Whenever the string "Федерации" appears in a line below, please copy the line out.

> **Data shown**:
====

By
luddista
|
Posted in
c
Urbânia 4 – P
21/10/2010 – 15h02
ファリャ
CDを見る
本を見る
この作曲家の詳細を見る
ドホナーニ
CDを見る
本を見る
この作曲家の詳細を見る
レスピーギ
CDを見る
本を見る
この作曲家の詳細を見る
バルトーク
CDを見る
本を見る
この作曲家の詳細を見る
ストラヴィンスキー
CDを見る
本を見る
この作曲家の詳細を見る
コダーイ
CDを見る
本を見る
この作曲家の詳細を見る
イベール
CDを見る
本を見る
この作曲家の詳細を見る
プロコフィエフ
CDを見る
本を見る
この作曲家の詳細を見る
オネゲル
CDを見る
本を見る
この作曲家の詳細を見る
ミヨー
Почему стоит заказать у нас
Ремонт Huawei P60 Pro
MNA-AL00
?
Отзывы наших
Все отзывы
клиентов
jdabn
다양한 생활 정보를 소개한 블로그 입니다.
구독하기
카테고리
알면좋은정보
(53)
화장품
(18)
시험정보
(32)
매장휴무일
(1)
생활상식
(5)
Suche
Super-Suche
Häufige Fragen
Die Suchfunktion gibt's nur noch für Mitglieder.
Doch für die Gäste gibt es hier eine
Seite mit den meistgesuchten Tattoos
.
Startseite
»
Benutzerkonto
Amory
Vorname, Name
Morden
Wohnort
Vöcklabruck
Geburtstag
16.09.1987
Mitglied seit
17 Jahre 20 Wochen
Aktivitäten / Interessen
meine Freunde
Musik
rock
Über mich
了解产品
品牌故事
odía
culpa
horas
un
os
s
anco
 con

====

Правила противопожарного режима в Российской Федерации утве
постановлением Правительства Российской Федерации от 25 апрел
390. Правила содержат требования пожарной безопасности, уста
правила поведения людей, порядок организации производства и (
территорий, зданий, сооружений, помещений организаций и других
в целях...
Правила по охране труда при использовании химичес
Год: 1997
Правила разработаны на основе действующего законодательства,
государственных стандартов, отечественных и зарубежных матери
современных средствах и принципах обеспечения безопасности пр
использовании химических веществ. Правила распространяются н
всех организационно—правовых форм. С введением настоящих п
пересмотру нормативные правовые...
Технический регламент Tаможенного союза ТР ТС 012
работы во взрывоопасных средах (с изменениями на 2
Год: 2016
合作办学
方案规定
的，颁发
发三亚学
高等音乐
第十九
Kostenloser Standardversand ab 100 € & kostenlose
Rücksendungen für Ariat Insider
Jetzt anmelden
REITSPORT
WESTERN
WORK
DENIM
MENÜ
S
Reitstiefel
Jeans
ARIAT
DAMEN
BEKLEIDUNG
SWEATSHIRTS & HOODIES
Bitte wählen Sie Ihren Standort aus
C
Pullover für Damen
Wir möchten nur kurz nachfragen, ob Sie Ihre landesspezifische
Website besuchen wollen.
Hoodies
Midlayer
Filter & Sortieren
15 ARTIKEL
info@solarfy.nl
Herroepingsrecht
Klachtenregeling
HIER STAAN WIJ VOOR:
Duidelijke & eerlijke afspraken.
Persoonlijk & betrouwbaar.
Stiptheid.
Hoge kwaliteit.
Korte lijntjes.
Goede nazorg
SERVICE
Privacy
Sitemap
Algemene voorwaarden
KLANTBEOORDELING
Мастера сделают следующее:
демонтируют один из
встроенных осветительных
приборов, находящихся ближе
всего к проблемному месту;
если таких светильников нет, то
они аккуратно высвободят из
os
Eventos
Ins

====

> **Result**:
Правила противопожарного режима в Российской Федерации утве
постановлением Правительства Российской Федерации от 25 апрел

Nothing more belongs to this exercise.